Thomas Wolfe, famously, told us that we can't go home again. It's true, as a traveler, that you can't - not really - because home is a place inside of you in connection (self-in-context) with the outside and you have changed. We all are changed by being somewhere else, and change those places too, in little ways or big.
But the fact of it is that sometimes home is hauntingly, over-familiarly familiar. It is the same. And you are different. Or perhaps it changes and in some ways you realize that the things that stay the same are actually the things you thought definitely would change - and thus, the immutables in the world, the rock that is carved by water, is not what you thought. That, in itself, is a trip - both in the sense of journey and the sense of a chemical brain reaction that takes you somewhere and leaves you there, and perhaps never brings you back.
The matter here of course, is that both elements have changed, and some things that seemed like they would never shift have, and others, only a little, and some, maybe not at all, and so we are left with a feeling of being completely disjointed and out of place. And that is how I have been feeling for this past month, as I've returned to the place where I started - physically - and have had to revisit the places I've been - mentally - in these spaces. When you are haunted by the ghosts of your past selves it is not as comforting as you might have hoped.

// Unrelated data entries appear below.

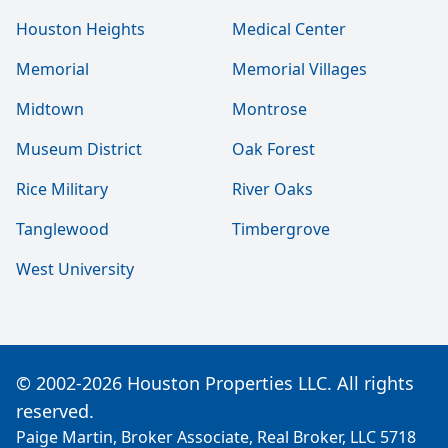
Houston Heights
Medical Center
Memorial
Memorial Villages
Midtown
Montrose
Museum District
Oak Forest
Rice Military
River Oaks
Tanglewood
Timbergrove
West University
© 2002-2026 Houston Properties LLC. All rights
reserved.
Paige Martin, Broker Associate, Real Broker, LLC 5718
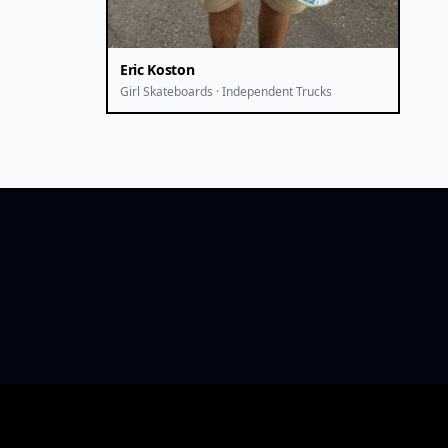
Eric Koston
Girl Skateboards · Independent Trucks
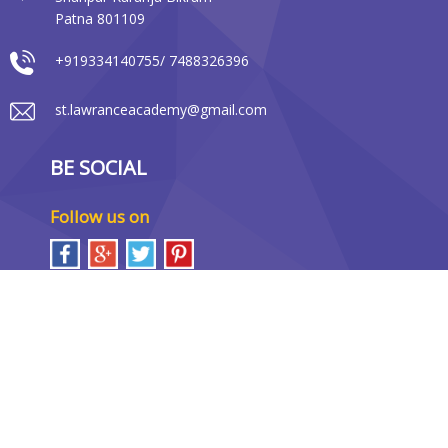
Patna 801109
+919334140755/ 7488326396
st.lawranceacademy@gmail.com
BE SOCIAL
Follow us on
LOCATION MAP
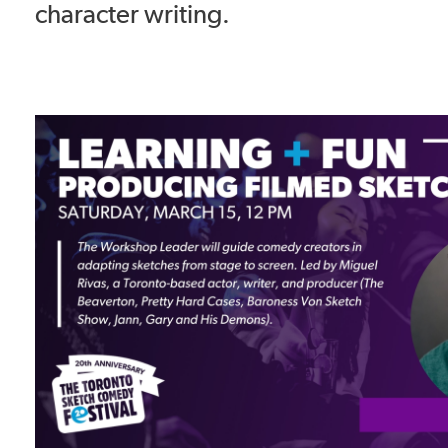
character writing.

On my journey abroad I came to some great, historical revelations. I don't know if perhaps I built them or perhaps I traveled to them, but I came upon them, and they are certainly there now, in my mind's eyes, they are the temples that keep me centered around the navel of my world I suppose. There they sit, quite finished, detailed, pretty much in tact. And they tell me that we are, most of us, coming from the same place, and following the same intentions, the same star in the sky if you will. And that our roads toward that star, or our ability to get to it, are not always the same.
This is what has brought me home inside, that is, brought me back to peace with my family. The realization and the desire to work toward understanding about the idea that we are working toward and desiring the same goals. We want the same thing! We want Tavia to be well, we want her to have a full life, we want her to be in a safe and happy place. We want to have relationships with one another and be connected and feel at ease. The how to do this is what has been tripping us up, and it is not an easy answer, because it takes all of us meeting somewhere, not just one of us doing a linear action. It really takes a circle, not an arrow. It doesn't matter if therapy would have been/would be a good option, because Tavia put her trust in people who would not choose this option for her, and perhaps that was because she didn't want them to. She made decisions and was a part of this process too. Which means, of course, that the mentally ill are not objects but deciders, and ones who are permitted to make their own mistakes, to embrace their own decisions. Sometimes it's wonderful to be home, and sometimes it's quite frighteningly familiar, bringing the same fears and terrors, insecurities, desires that you thought you had left behind on your chronological path toward the end of yourself. But that's just not how it works.
And so. And so here we are, and I am home again. Or am I? It seems like another version of something, because I am another version of myself, or another valence has been added to me, like a cognizance of reality that has deepened, and so I realize as I think about the next step that not only has home become another place, but the same, so I have become another person, but return to embrace the one before.